Within the material below, locate the line with "Márcia – Picos e Vales" and the line with "Douglas Stuart – Shuggie Bain", then return those two lines and all lines between them, exactly as written.

* **Provided entries**
________________________

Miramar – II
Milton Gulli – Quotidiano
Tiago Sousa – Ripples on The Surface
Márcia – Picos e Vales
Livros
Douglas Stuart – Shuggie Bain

________________________

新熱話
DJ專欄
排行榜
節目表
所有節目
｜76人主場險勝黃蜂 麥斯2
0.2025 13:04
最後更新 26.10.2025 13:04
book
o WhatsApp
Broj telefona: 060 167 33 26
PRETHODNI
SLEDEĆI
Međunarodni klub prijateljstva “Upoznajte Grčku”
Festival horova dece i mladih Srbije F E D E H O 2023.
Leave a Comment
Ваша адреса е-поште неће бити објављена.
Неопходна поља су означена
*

________________________

* **Written reply**
Márcia – Picos e Vales
Livros
Douglas Stuart – Shuggie Bain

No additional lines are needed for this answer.